Many find Amazon Web Services (AWS) EC2 Reserved Instances (RIs) to be offputtingly complex, and some users avoid them as a result. Massive cost savings of up to 40% are possible using RIs, so they should be utilised as often as possible.

The range of options for RIs is now so vast as to be bewildering to the newcomer. This short post aims to give the reader some simple criteria to pick the best RIs. It does not aim to cover every single option in detail; for that you have the AWS docs.

Establishing your values

RIs can be selected along many vectors, so instead of breaking those down in detail at the outset, it’s better to begin by thinking about what you already know about – your organisation and its values.
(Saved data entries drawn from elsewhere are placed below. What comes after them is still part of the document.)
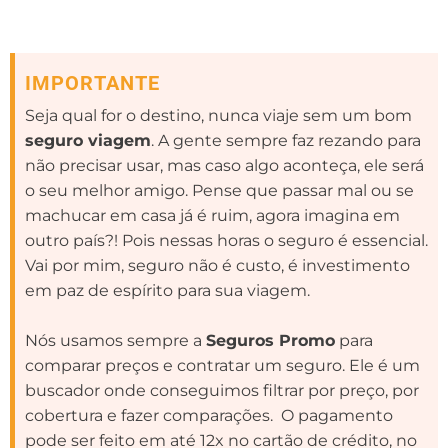
IMPORTANTE
Seja qual for o destino, nunca viaje sem um bom
seguro viagem
. A gente sempre faz rezando para
não precisar usar, mas caso algo aconteça, ele será
o seu melhor amigo. Pense que passar mal ou se
machucar em casa já é ruim, agora imagina em
outro país?! Pois nessas horas o seguro é essencial.
Vai por mim, seguro não é custo, é investimento
em paz de espírito para sua viagem.
Nós usamos sempre a
Seguros Promo
para
comparar preços e contratar um seguro. Ele é um
buscador onde conseguimos filtrar por preço, por
cobertura e fazer comparações. O pagamento
pode ser feito em até 12x no cartão de crédito, no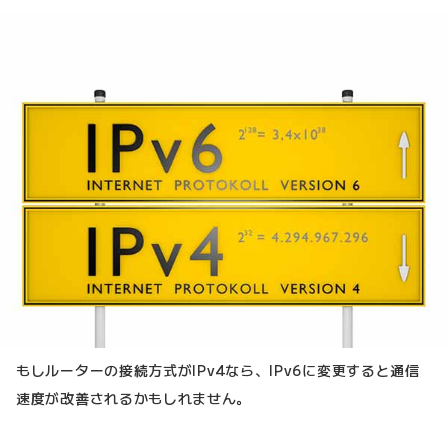
もしルーターの接続方式がIPv4なら、IPv6に変更すると通信
速度が改善されるかもしれません。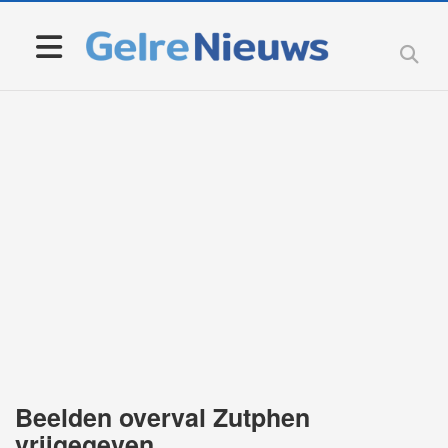
Beelden overval Zutphen
vrijgegeven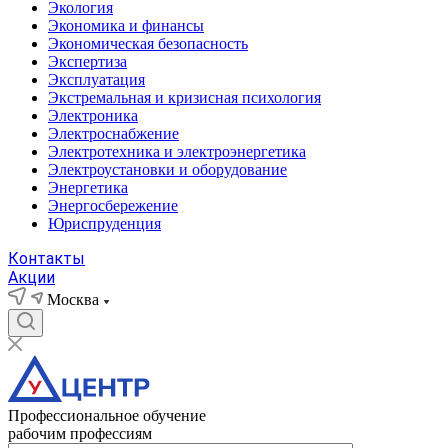
Экология
Экономика и финансы
Экономическая безопасность
Экспертиза
Эксплуатация
Экстремальная и кризисная психология
Электроника
Электроснабжение
Электротехника и электроэнергетика
Электроустановки и оборудование
Энергетика
Энергосбережение
Юриспруденция
Контакты
Акции
Москва
Профессиональное обучение
рабочим профессиям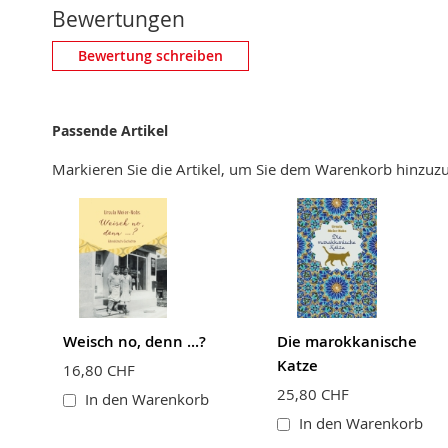
Bewertungen
Eigene Bewertung schreiben
Bewertung schreiben
Nickname
Passende Artikel
Zusammenfassung
Markieren Sie die Artikel, um Sie dem Warenkorb hinzu
Bewertung
BEWERTUNG ABSCHICKEN
Weisch no, denn ...?
Die marokkanische
Katze
16,80 CHF
25,80 CHF
In den Warenkorb
In den Warenkorb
Consider where your organisation fits along the following 3 axes:

1. Accounting: Fiscal Predictability vs Overall cost savings

Do you need a certain amount of dollars in the bank at all times to impress potential investors? Or, are you a cash-based organisation who can spend big up-front to make savings later?
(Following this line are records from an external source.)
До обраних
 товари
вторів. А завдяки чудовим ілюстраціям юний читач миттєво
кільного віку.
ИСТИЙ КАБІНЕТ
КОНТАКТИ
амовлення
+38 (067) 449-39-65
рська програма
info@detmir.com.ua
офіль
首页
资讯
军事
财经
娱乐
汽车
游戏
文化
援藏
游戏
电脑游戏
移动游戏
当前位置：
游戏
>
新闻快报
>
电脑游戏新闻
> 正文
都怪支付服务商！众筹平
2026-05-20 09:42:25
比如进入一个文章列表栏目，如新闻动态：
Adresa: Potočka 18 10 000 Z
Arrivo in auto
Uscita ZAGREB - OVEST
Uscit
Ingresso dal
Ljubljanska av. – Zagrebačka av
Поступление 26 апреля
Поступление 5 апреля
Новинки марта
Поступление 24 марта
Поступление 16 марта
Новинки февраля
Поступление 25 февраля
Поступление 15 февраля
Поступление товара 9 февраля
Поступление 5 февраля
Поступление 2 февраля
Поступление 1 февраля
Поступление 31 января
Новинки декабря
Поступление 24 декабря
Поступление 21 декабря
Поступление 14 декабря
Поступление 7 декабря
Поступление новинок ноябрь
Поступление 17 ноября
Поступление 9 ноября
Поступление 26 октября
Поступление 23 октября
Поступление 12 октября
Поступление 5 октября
2. Predictability: Flexibility vs Cost savings

Are you a young startup constantly changing your requirements, or are you an established enterprise? How reliably can you predict your usage?

3. Technical: Constant capacity vs Dynamic capacity

Does your product sit on a cluster of servers that rarely changes? Or, do you have autoscaling?

Erasing a couple of RI myths

Before we carry on, there are a couple of common misconceptions about RIs.

A reserved instance is not tied to a particular EC2 instance. Think of it as a slot, and any of your running instances can fill that slot. So, even if you have autoscaling or immutable deployments that burn servers on every deploy, you can still take advantage of RIs.

If you get it ‘wrong’ or overprovision it’s not the end of the world. You can sell on unused RIs on the Amazon Marketplace.

Applying your values

With these values established, let’s figure out a simple profile that will work for you!

1. Accounting: Fiscal Predictability vs Overall cost savings

If your accounting model relies on steady, consistent monthly reports, then paying no upfront is the option for you.

If, however, you have money in the bank, paying all upfront will cost more initially but save you more money in the long run.

Remember, both options are cheaper than not using RIs!

2. Predictability: Flexibility vs Cost savings

You have two considerations here:

  1. Convertible or standard
  2. 1 year or 3 years

The more inflexible you’re willing to be, the more you’ll save.

Convertible instances are a bit complex, but they can be exchanged easily if you find them to be unsuitable.

3. Technical: Constant capacity vs Dynamic capacity

If you’re running a constant provisioned capacity environment, you can reserve at region scope. This is simpler that reserving in Availability Zones, easier to manage, all round less hassle.

If, however, instances are going to be destroyed and dynamically built, you should look at reserving capacity. Think of it like saying “hey Amazon I’m going to need you to keep this slot open for me for whenever I want to put an instance in it”.

How much of my capacity should I reserve?

Hopefully by this point you’ve got an idea of what you’d like to reserve. How much of your capacity you should reserve depends on your application’s nature: is it autoscaling or static?
At Bipsync, our internal build cluster is an autoscaling environment. We aim to reserve about 80% of our average capacity for this. We’re trying to be efficient but we’re not wanting to reserve capacity we won’t regularly need.
Most of our customers, however, have static clusters of a fixed size (although we have an autoscaling option available). For these clusters, we aim to reserve about 95% of our capacity. We do not reserve capacity for trial installations as we won’t want to count our chickens before they’ve hatched!
Here are some rough guidelines, you’ll have to adjust them to your business:

Analysing your needs

AWS Cost Explorer RI Coverage

This is a great way to calculate your needs. In this example, we can see that an account’s RI Coverage has been dipping. AWS will show you on this screen how much money you could save with RIs, and it can be a surprising amount!

 

AWS Trusted Advisor

The Cost Optimization screen on AWS Trusted Advisor has a section “Amazon EC2 Reserved Instances Optimization”. This will tell you what recommendations AWS’s robots are making for you to reserve instances. It’s usually a pretty good guide.

AWS Cost Calculator

There’s no substitute for cold, hard figures! AWS’s cost calculator allows you to determine the cost of various options.

AWS Support

If you’re still confused, AWS Support are very helpful!

A caution against diminishing returns

For most of us, we don’t want to spend forever optimising costs, we just want to get that sweet zone before the return on investment of reserving capacity starts to diminish and waste accrues:

Review regularly

Review your costs on a regular basis. You can even set up alerts in AWS if your RI coverage goes below a given threshold.